I am Pooh Bear. Stuck
This is what midlife feels like to me right now. My wife and I are both in that position in our lives where we just don’t feel like we are doing anything important. Our kids are raised and out on their own. One daughter is official working for John Deere, the other working to get her degree. Both planning on moving far away from Iowa when and if the opportunity presents itself (a special thanks to those around here and the state level who have pass policies that help our sons and daughters see this as a backward state to leave when they can, but I digress).

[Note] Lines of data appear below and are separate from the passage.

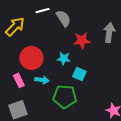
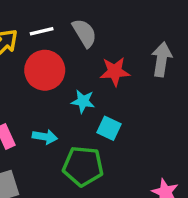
white line: (42, 11) -> (42, 31), moved
red circle: (31, 58) -> (45, 70), moved

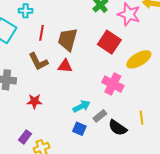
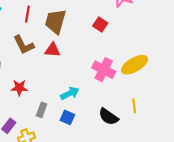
red square: (109, 42) -> (100, 25), size x0.6
yellow ellipse: (139, 59) -> (135, 65), moved
gray rectangle: (100, 116) -> (42, 110), moved, turned -32

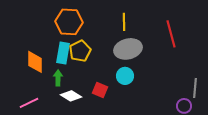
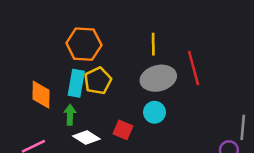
red line: (171, 34) -> (194, 68), moved

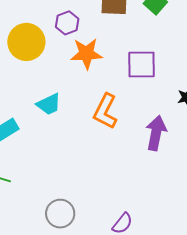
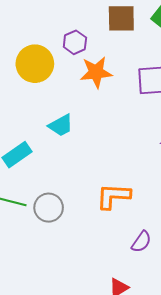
orange L-shape: (105, 111) -> (113, 196), moved, turned 69
gray circle: (60, 214) -> (49, 208), moved

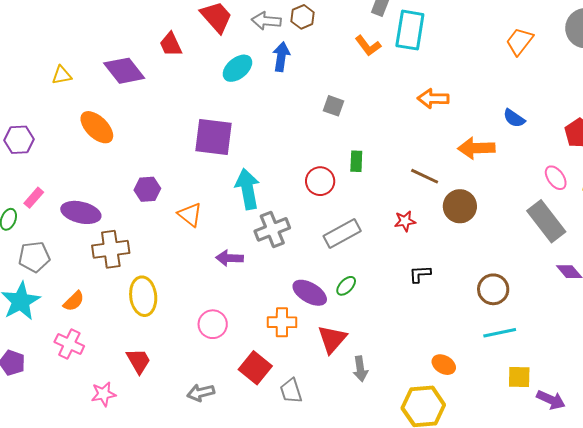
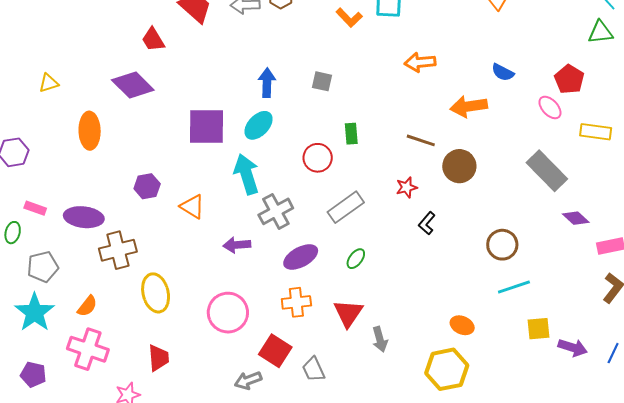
blue arrow: (281, 57) -> (267, 83), moved
cyan ellipse: (237, 68) -> (259, 125), moved
purple diamond: (124, 71) -> (133, 85), moved
orange ellipse: (97, 127) -> (90, 131), turned 51
pink ellipse: (556, 178) -> (550, 107), moved
pink rectangle: (34, 198) -> (35, 208), turned 75
black L-shape: (420, 274) -> (427, 223), moved, turned -40
purple ellipse: (310, 293) -> (301, 257), moved, turned -52
pink circle: (213, 324) -> (228, 313), size x1.4
pink cross: (69, 344) -> (88, 349), size x1.4
red trapezoid: (138, 361) -> (159, 358), turned 32
gray arrow: (201, 393) -> (248, 380), moved

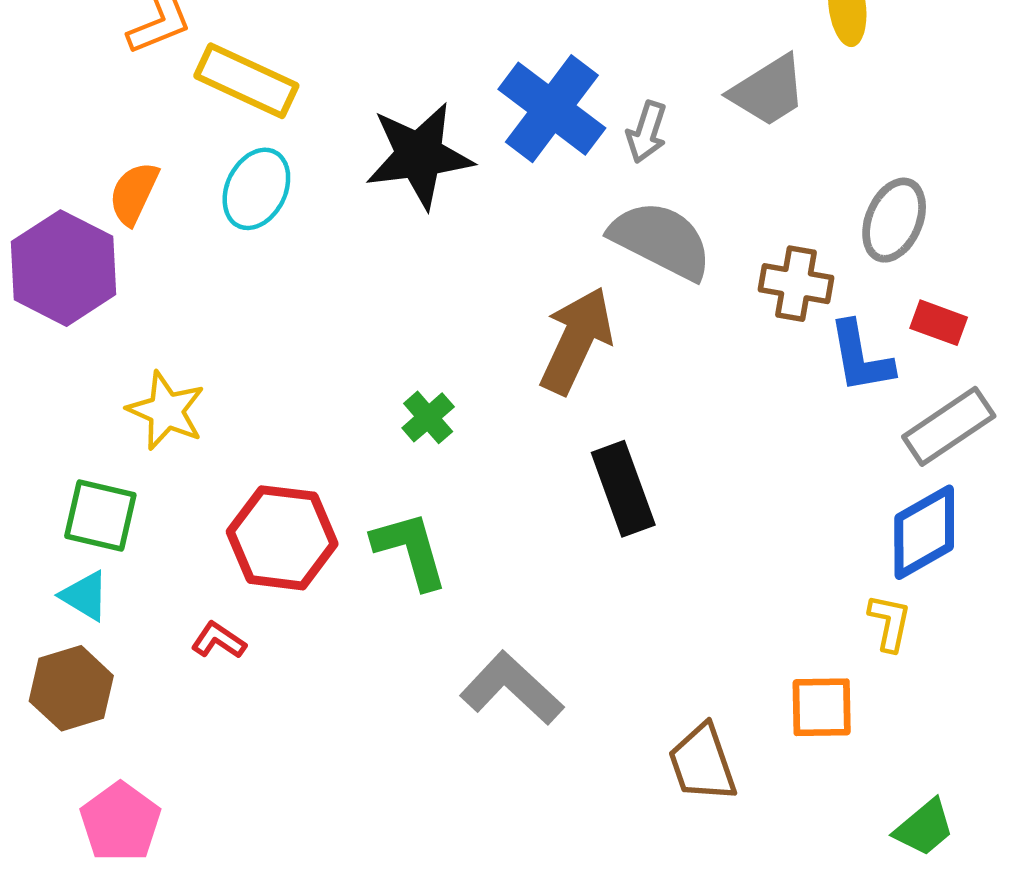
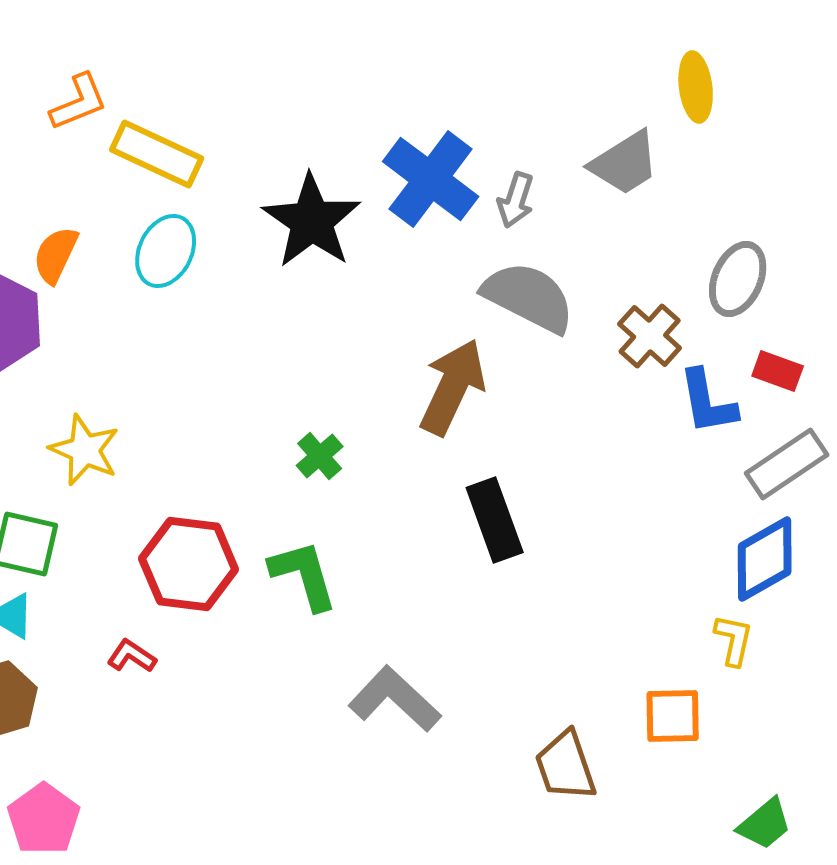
black star: (419, 155) -> (312, 221), turned -30
brown cross: (796, 284) -> (650, 336), turned 32

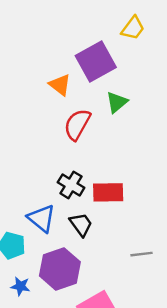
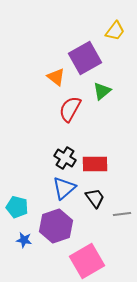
blue triangle: (41, 218) -> (64, 188), moved, turned 40
black trapezoid: (81, 224) -> (95, 198), moved

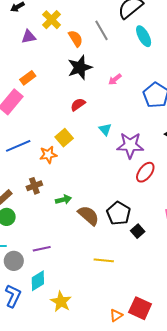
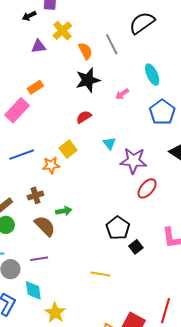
cyan ellipse: (144, 36) -> (152, 75), moved
brown semicircle: (89, 215) -> (45, 226), moved
cyan diamond: (38, 281) -> (33, 290), turned -70

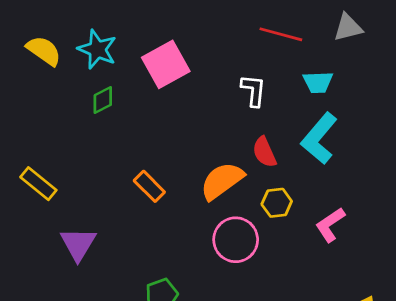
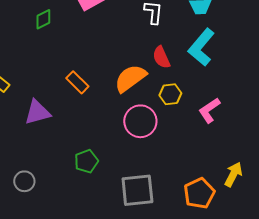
purple triangle: (78, 244) -> (37, 112), moved, turned 44

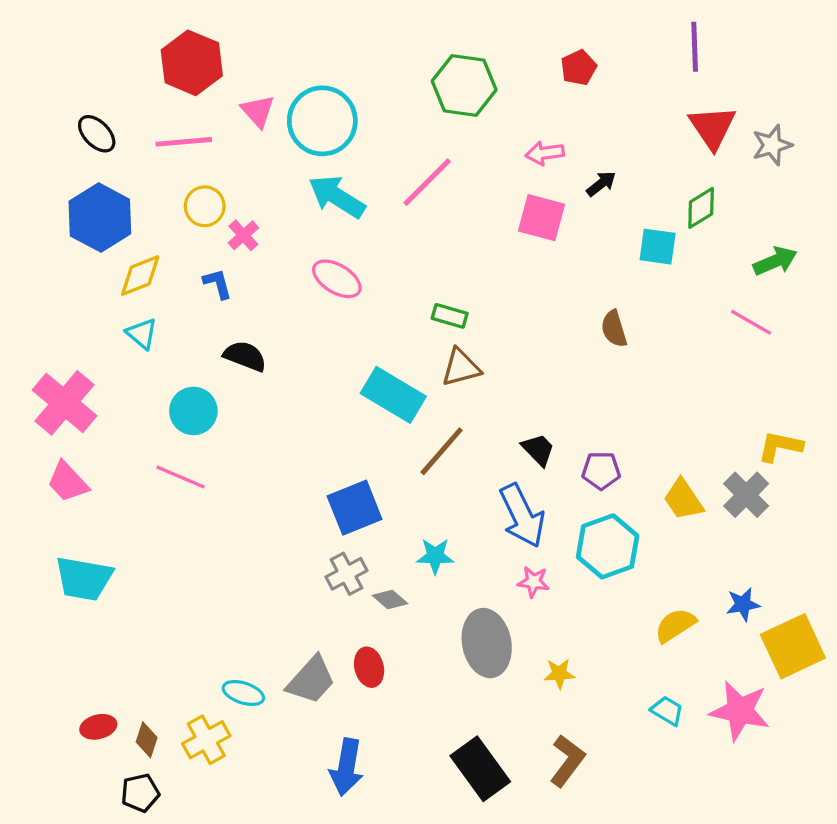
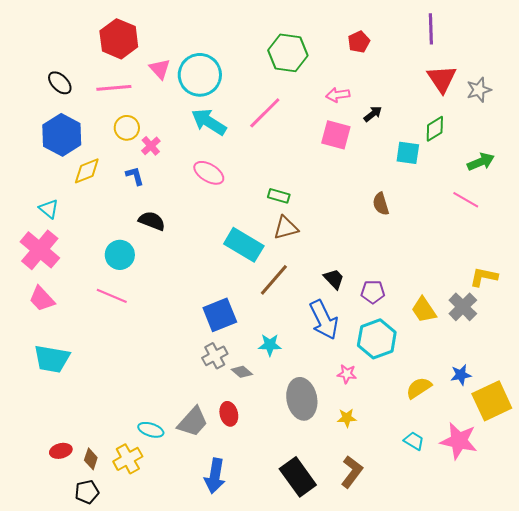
cyan triangle: (142, 334) -> (49, 209), moved
pink star: (533, 582) -> (347, 374), moved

And it’s not that we don’t have positive in our lives. The above mentioned daughters have brought great joy to our lives. We each have rewarding careers, to a point. My wife struggles with the idea that her district won’t accept her years at Headstart as years of experience (even though the Headstart program offers so much more than the district program). Myself, our district is going through some financial upheaval with few years offering us not much more than the idea that we have to have change thrust upon us, yet again. If I leave, I’ll take a major pay cut and honestly, who’s going to want to hire a 50 year old teacher who is much more expensive than the 23 year olds coming out of college. I have friends who I’ve taught with for two decades who, because of early retirement, will not be coming back next year as well.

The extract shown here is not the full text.